THE DEVIL’S GENTLEMAN

Privilege, Poison, and the Trial That Ushered in the Twentieth Century

by Harold Schechter

Pub Date: Oct. 23rd, 2007
ISBN: 978-0-345-47679-1
Publisher: Ballantine

A terrifically overwrought buildup eventually leads to the turn-of-the-century murder trial and eventual acquittal of New Jersey chemist Roland Burnham Molineux.

Schechter (English/Queens College; The Tell-Tale Corpse, 2006, etc.) delights in setting the scene for this sensational American crime story, avidly and vulgarly publicized by the era’s yellow journalists. Molineux, profligate middle son of beloved Civil War hero General Edward Leslie Molineux, became superintendent and chief chemist in his father’s paint factory in Newark. Good-looking and athletic, Roland was a distinguished gymnast and insinuated himself as an officer at the gentlemanly Knickerbocker Athletic Club. There he ran afoul of club director Harry Cornish. Schechter suggests possible latent homosexual hostility between the two, a thesis supported by Molineux’s evident issues with impotency. He wanted to marry a young upstart singer, Blanche Chesebrough, but she preferred his more virile friend from the club, Henry Barnet.
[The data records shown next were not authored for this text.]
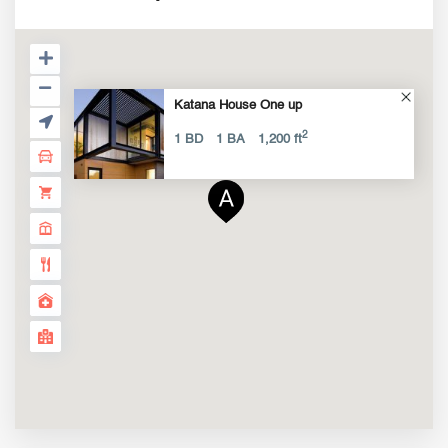
Katana House One up
2
1 BD
1 BA
1,200 ft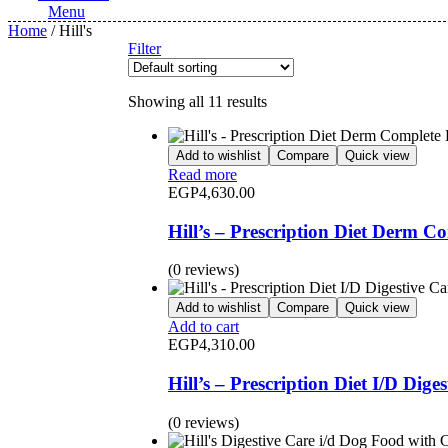
Menu
Home
/ Hill's
Filter
Showing all 11 results
Add to wishlist
Compare
Quick view
Read more
EGP
4,630.00
Hill’s – Prescription Diet Derm 
(0 reviews)
Add to wishlist
Compare
Quick view
Add to cart
EGP
4,310.00
Hill’s – Prescription Diet I/D Dig
(0 reviews)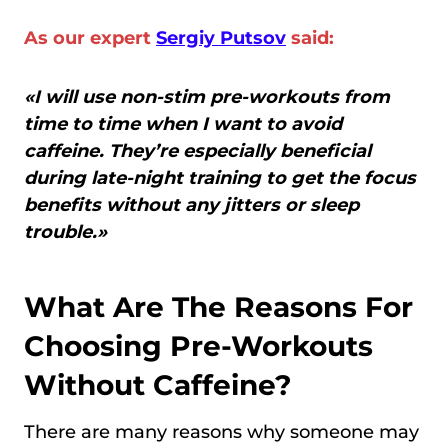
As our expert
Sergiy Putsov
said:
«I will use non-stim pre-workouts from
time to time when I want to avoid
caffeine. They’re especially beneficial
during late-night training to get the focus
benefits without any jitters or sleep
trouble.»
What Are The Reasons For
Choosing Pre-Workouts
Without Caffeine?
There are many reasons why someone may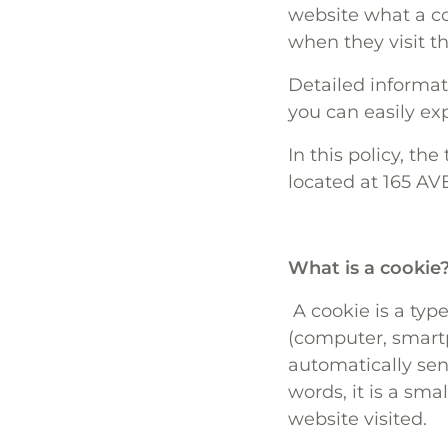
website what a co
when they visit t
Detailed informa
you can easily exp
In this policy, th
located at 165 A
What is a cookie
A cookie is a type
(computer, smartp
automatically se
words, it is a sma
website visited.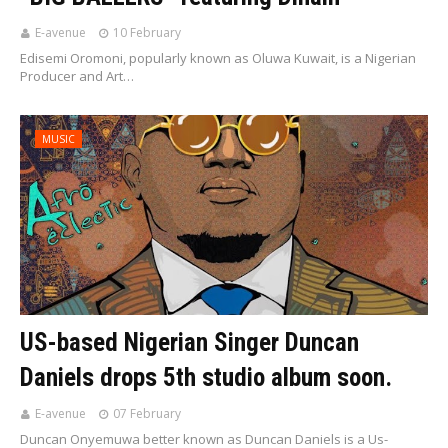
E-avenue
10 February
Edisemi Oromoni, popularly known as Oluwa Kuwait, is a Nigerian
Producer and Art…
MUSIC
US-based Nigerian Singer Duncan
Daniels drops 5th studio album soon.
E-avenue
07 February
Duncan Onyemuwa better known as Duncan Daniels is a Us-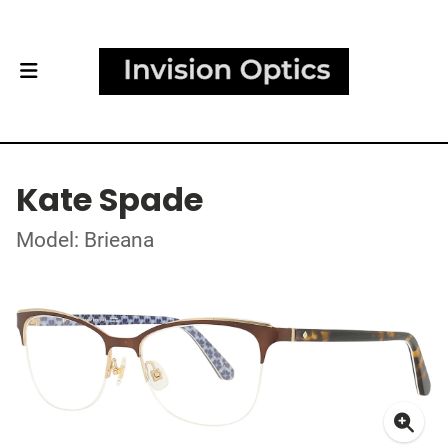
Kate Spade
Model: Brieana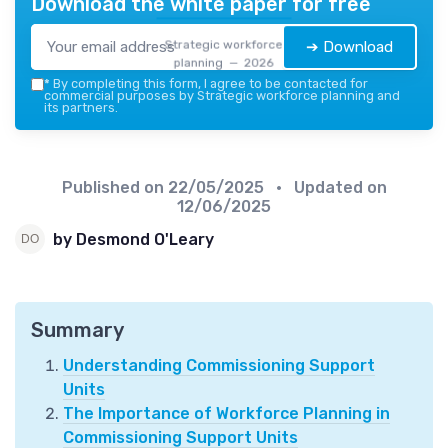
Download the white paper for free
Strategic workforce
➔ Download
planning — 2026
*
By completing this form, I agree to be contacted for
commercial purposes by Strategic workforce planning and
its partners.
Published on
22/05/2025
• Updated on
12/06/2025
by Desmond O'Leary
Summary
Understanding Commissioning Support
Units
The Importance of Workforce Planning in
Commissioning Support Units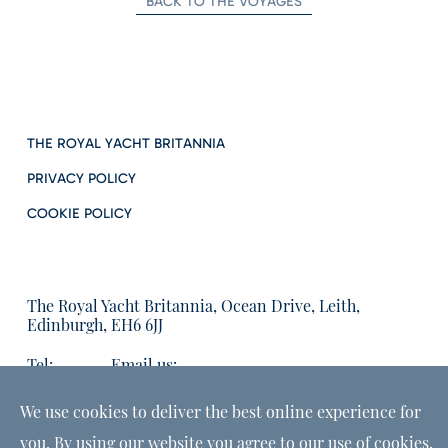
BACK TO THE VOYAGES
THE ROYAL YACHT BRITANNIA
PRIVACY POLICY
COOKIE POLICY
The Royal Yacht Britannia, Ocean Drive, Leith,
Edinburgh, EH6 6JJ
Tel:
Email us:
01315555566
enquiries@tryb.co.uk
We use cookies to deliver the best online experience for
you. By using our website you agree to our use of cookies,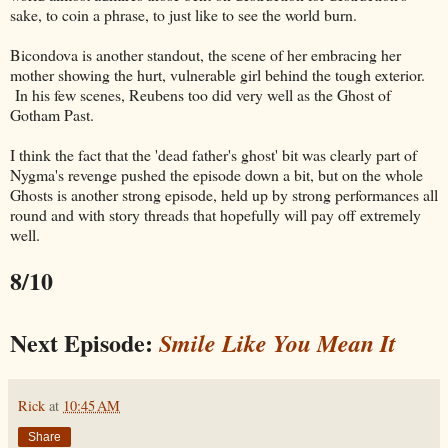
sake, to coin a phrase, to just like to see the world burn.
Bicondova is another standout, the scene of her embracing her
mother showing the hurt, vulnerable girl behind the tough exterior.
In his few scenes, Reubens too did very well as the Ghost of
Gotham Past.
I think the fact that the 'dead father's ghost' bit was clearly part of
Nygma's revenge pushed the episode down a bit, but on the whole
Ghosts is another strong episode, held up by strong performances all
round and with story threads that hopefully will pay off extremely
well.
8/10
Next Episode:
Smile Like You Mean It
Rick
at
10:45 AM
Share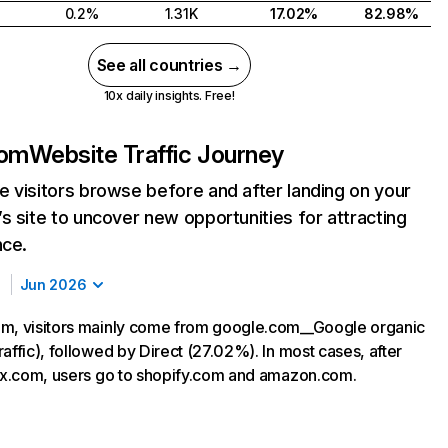
0.2%
1.31K
17.02%
82.98%
See all countries →
10x daily insights. Free!
com
Website Traffic Journey
 visitors browse before and after landing on your
s site to uncover new opportunities for attracting
nce.
Jun 2026
m, visitors mainly come from google.com__Google organic
affic), followed by Direct (27.02%). In most cases, after
rax.com, users go to shopify.com and amazon.com.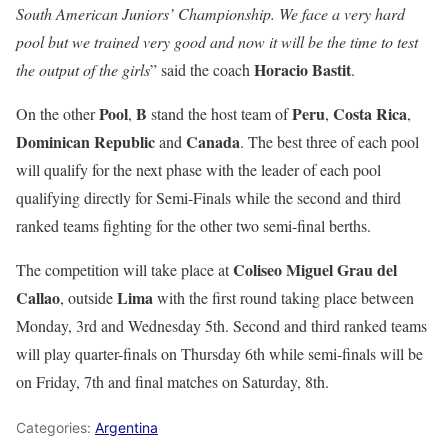
South American Juniors’ Championship. We face a very hard
pool but we trained very good and now it will be the time to test
Horacio Bastit
the output of the girls
” said the coach
.
Pool
B
Peru
Costa Rica
On the other
,
stand the host team of
,
,
Dominican Republic
Canada
and
. The best three of each pool
will qualify for the next phase with the leader of each pool
qualifying directly for Semi-Finals while the second and third
ranked teams fighting for the other two semi-final berths.
Coliseo Miguel Grau del
The competition will take place at
Callao
Lima
, outside
with the first round taking place between
Monday, 3rd and Wednesday 5th. Second and third ranked teams
will play quarter-finals on Thursday 6th while semi-finals will be
on Friday, 7th and final matches on Saturday, 8th.
Categories:
Argentina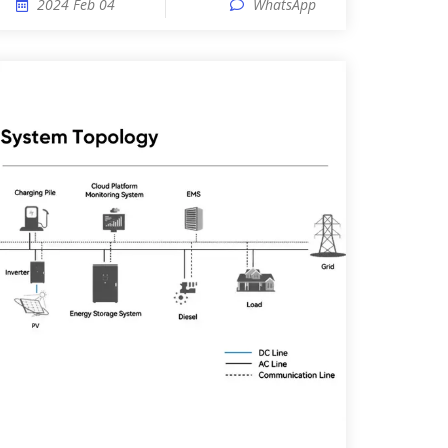
2024 Feb 04
WhatsApp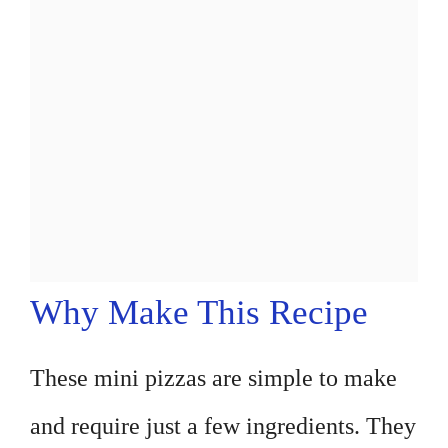
Why Make This Recipe
These mini pizzas are simple to make
and require just a few ingredients. They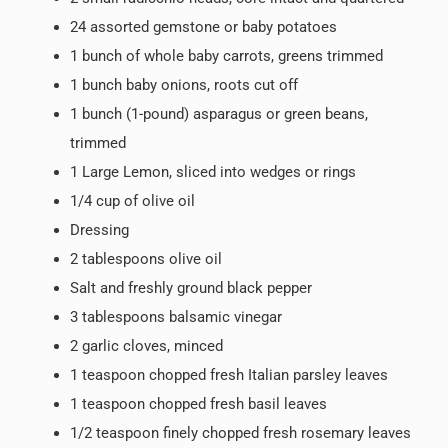
24 assorted gemstone or baby potatoes
1 bunch of whole baby carrots, greens trimmed
1 bunch baby onions, roots cut off
1 bunch (1-pound) asparagus or green beans,
trimmed
1 Large Lemon, sliced into wedges or rings
1/4 cup of olive oil
Dressing
2 tablespoons olive oil
Salt and freshly ground black pepper
3 tablespoons balsamic vinegar
2 garlic cloves, minced
1 teaspoon chopped fresh Italian parsley leaves
1 teaspoon chopped fresh basil leaves
1/2 teaspoon finely chopped fresh rosemary leaves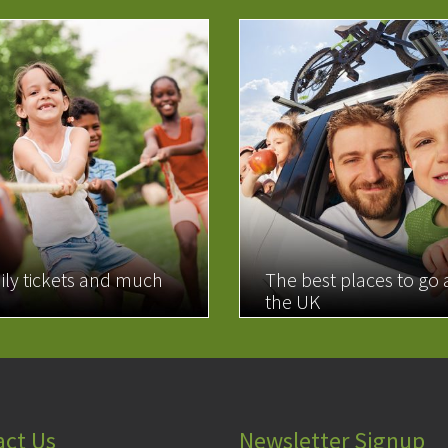
ily tickets and much
The best places to go
the UK
MORE
READ MORE
act Us
Newsletter Signup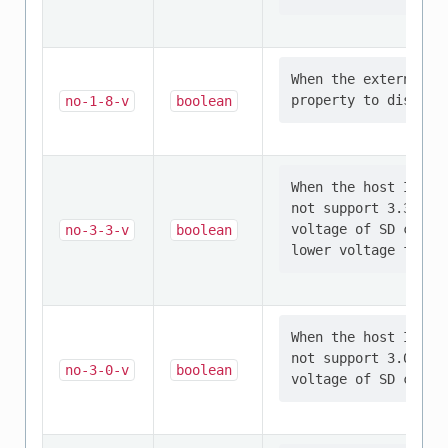
When the external S
no-1-8-v
boolean
When the host I/O v
not support 3.3V si
voltage of SD card 
no-3-3-v
boolean
When the host I/O v
not support 3.0V si
no-3-0-v
boolean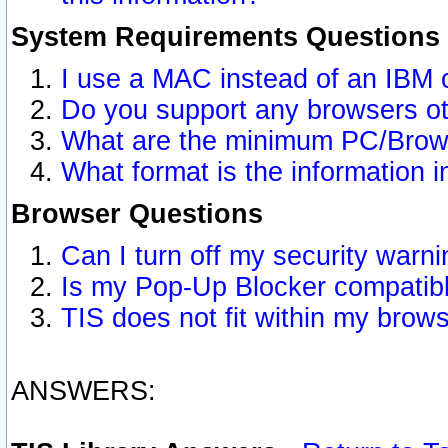
System Requirements Questions
I use a MAC instead of an IBM 
Do you support any browsers ot
What are the minimum PC/Brows
What format is the information i
Browser Questions
Can I turn off my security war
Is my Pop-Up Blocker compatibl
TIS does not fit within my bro
ANSWERS: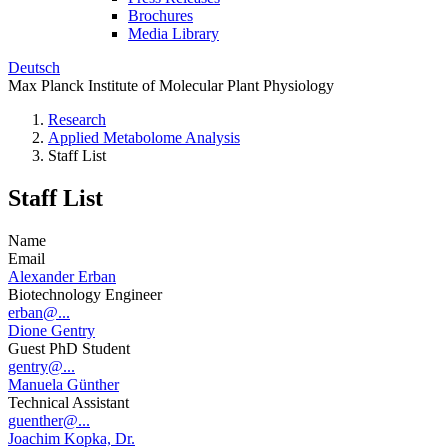
Brochures
Media Library
Deutsch
Max Planck Institute of Molecular Plant Physiology
Research
Applied Metabolome Analysis
Staff List
Staff List
Name
Email
Alexander Erban
Biotechnology Engineer
erban@...
Dione Gentry
Guest PhD Student
gentry@...
Manuela Günther
Technical Assistant
guenther@...
Joachim Kopka, Dr.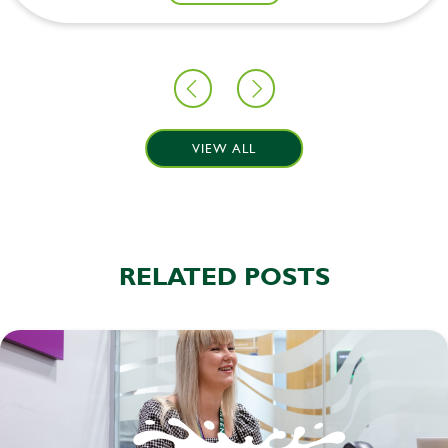
VIEW ALL
RELATED POSTS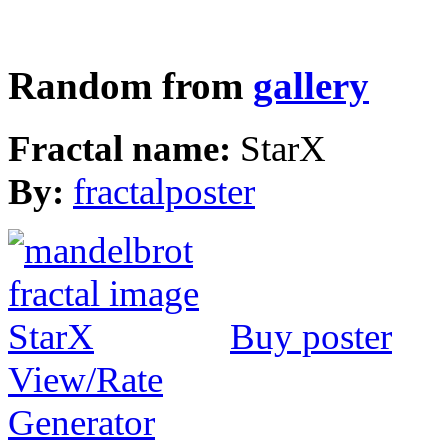
Random from
gallery
Fractal name:
StarX
By:
fractalposter
Buy poster
View/Rate
Generator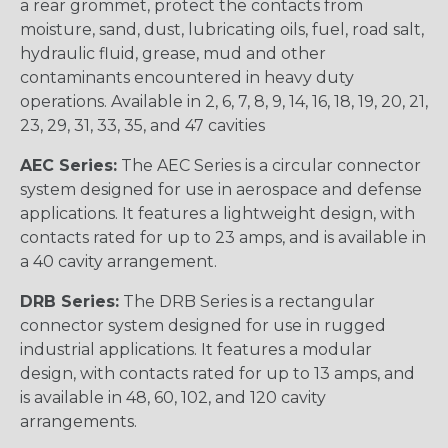
a rear grommet, protect the contacts from
moisture, sand, dust, lubricating oils, fuel, road salt,
hydraulic fluid, grease, mud and other
contaminants encountered in heavy duty
operations. Available in 2, 6, 7, 8, 9, 14, 16, 18, 19, 20, 21,
23, 29, 31, 33, 35, and 47 cavities
AEC Series:
The AEC Series is a circular connector
system designed for use in aerospace and defense
applications. It features a lightweight design, with
contacts rated for up to 23 amps, and is available in
a 40 cavity arrangement.
DRB Series:
The DRB Series is a rectangular
connector system designed for use in rugged
industrial applications. It features a modular
design, with contacts rated for up to 13 amps, and
is available in 48, 60, 102, and 120 cavity
arrangements.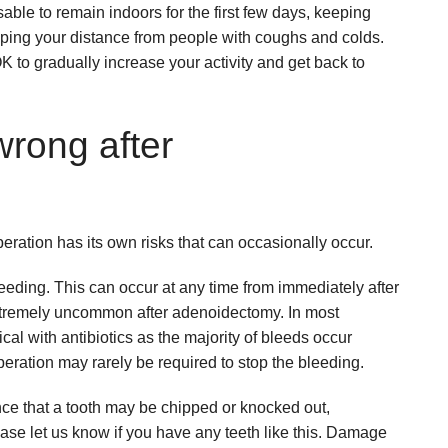
sable to remain indoors for the first few days, keeping
ing your distance from people with coughs and colds.
s OK to gradually increase your activity and get back to
wrong after
eration has its own risks that can occasionally occur.
eding. This can occur at any time from immediately after
 extremely uncommon after adenoidectomy. In most
ical with antibiotics as the majority of bleeds occur
peration may rarely be required to stop the bleeding.
nce that a tooth may be chipped or knocked out,
lease let us know if you have any teeth like this. Damage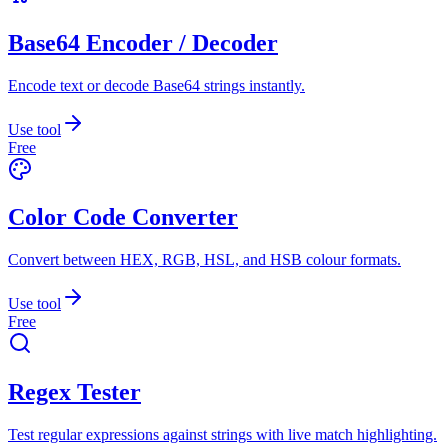
Base64 Encoder / Decoder
Encode text or decode Base64 strings instantly.
Use tool
Free
Color Code Converter
Convert between HEX, RGB, HSL, and HSB colour formats.
Use tool
Free
Regex Tester
Test regular expressions against strings with live match highlighting.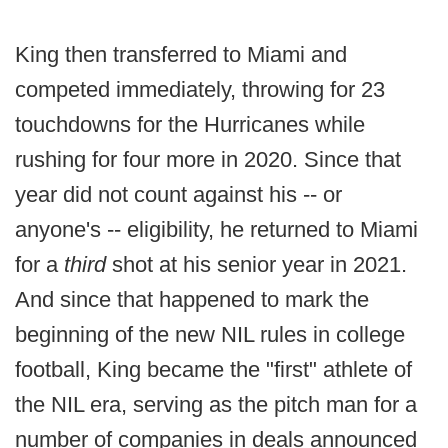
King then transferred to Miami and
competed immediately, throwing for 23
touchdowns for the Hurricanes while
rushing for four more in 2020. Since that
year did not count against his -- or
anyone's -- eligibility, he returned to Miami
for a
third
shot at his senior year in 2021.
And since that happened to mark the
beginning of the new NIL rules in college
football, King became the "first" athlete of
the NIL era, serving as the pitch man for a
number of companies in deals announced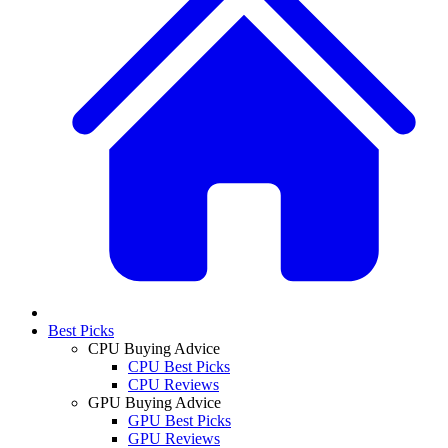
Best Picks
CPU Buying Advice
CPU Best Picks
CPU Reviews
GPU Buying Advice
GPU Best Picks
GPU Reviews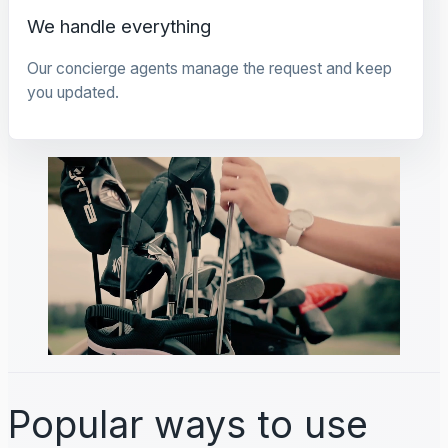
We handle everything
Our concierge agents manage the request and keep
you updated.
Popular ways to use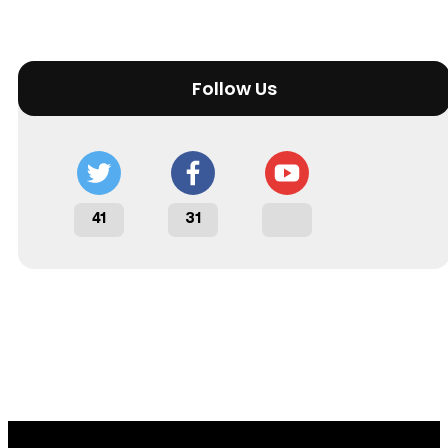
Follow Us
41
31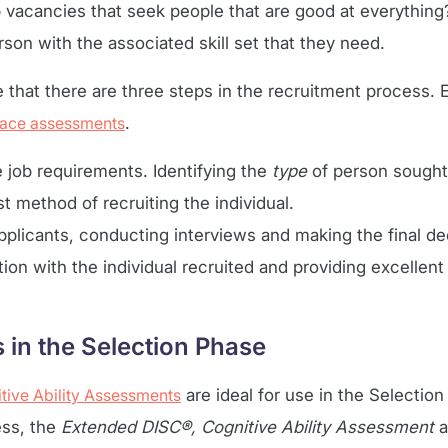
vacancies that seek people that are good at everything
rson with the associated skill set that they need.
hat there are three steps in the recruitment process. E
ace assessments
.
e job requirements. Identifying the
type
of person sought 
t method of recruiting the individual.
applicants, conducting interviews and making the final de
ation with the individual recruited and providing excellen
in the Selection Phase
tive Ability Assessments
are ideal for use in the Selectio
ss, the
Extended DISC®, Cognitive Ability Assessment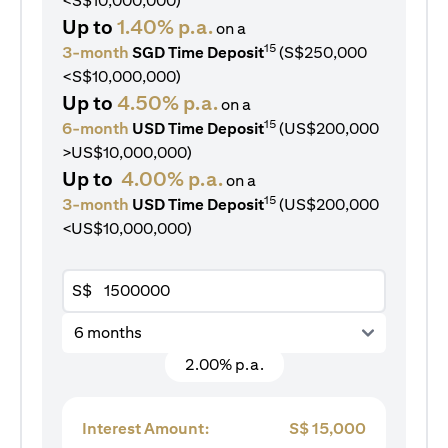
<S$10,000,000)
Up to
1.40% p.a.
on a
15
3-month
SGD Time Deposit
(S$250,000
<S$10,000,000)
Up to
4.50% p.a.
on a
15
6-month
USD Time Deposit
(US$200,000
>US$10,000,000)
Up to
4.00% p.a.
on a
15
3-month
USD Time Deposit
(US$200,000
<US$10,000,000)
S$
6 months
2.00% p.a.
Interest Amount:
S$
15,000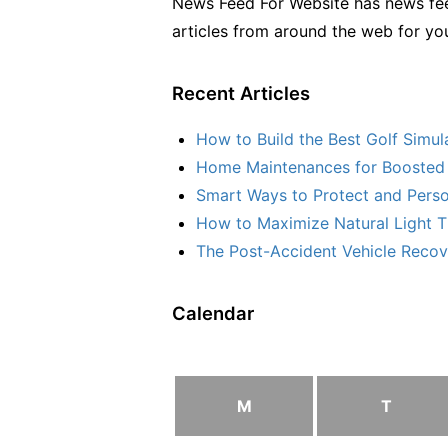
News Feed For Website has news fee
articles from around the web for yo
Recent Articles
How to Build the Best Golf Simu
Home Maintenances for Boosted 
Smart Ways to Protect and Perso
How to Maximize Natural Light T
The Post-Accident Vehicle Recove
Calendar
M
T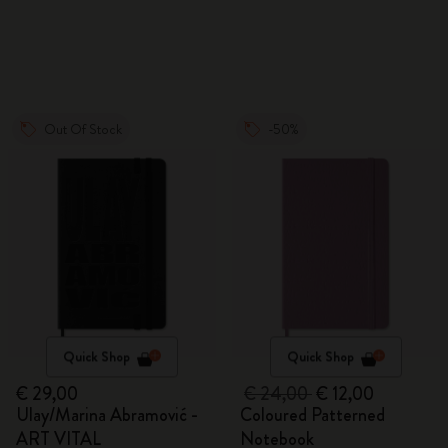
Out Of Stock
-50%
Quick Shop
Quick Shop
€ 29,00
€ 24,00
€ 12,00
Ulay/Marina Abramović -
Coloured Patterned
ART VITAL
Notebook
In a grisly turn of events, both Barnet and Cornish were poisoned in late 1898. Barnet died after taking a supposed hangover remedy mailed to him anonymously; Cornish escaped with his life after drinking from a bottle labeled Bromo-Seltzer, also sent by an unknown hand, that killed the cousin he boarded with. Clues gradually began to point to Molineux. The author excitedly notes the lurid coverage of lowbrow newspapers like Joseph Pulitzer’s New York World and William Randolph Hearst’s Examiner as a key factor in spreading mass hysteria about the case, which underscored America’s obsession with moral breakdown, sex and the vulnerability of the human body. Schechter describes such new crime-solving techniques as fingerprinting and forensics, and he takes a harrowing look inside Sing Sing’s Death House. Though he rehashes the evidence rather repetitively, crime buffs will relish the extra details.

Skillfully captures a colorful mishmash of New York characters caught up in a moment of extreme public anxiety.